EXERCISE DETAILS
The answer should match the entries that follow exactly, except that no image appears in it.

(Saved data entries)
BEGIN
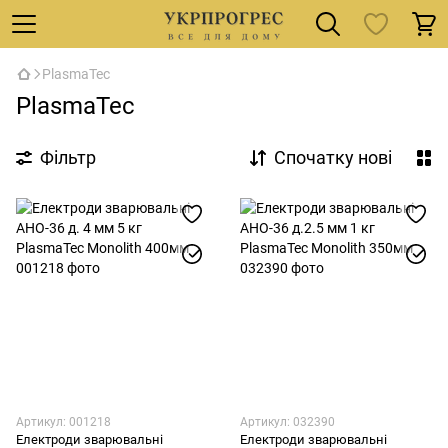
PlasmaTec
PlasmaTec
Фільтр
Спочатку нові
Артикул: 001218
Артикул: 032390
Електроди зварювальні
Електроди зварювальні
END
ANSWER FOR THIS EXERCISE
PlasmaTec
PlasmaTec
Фільтр
Спочатку нові
Артикул: 001218
Артикул: 032390
Електроди зварювальні
Електроди зварювальні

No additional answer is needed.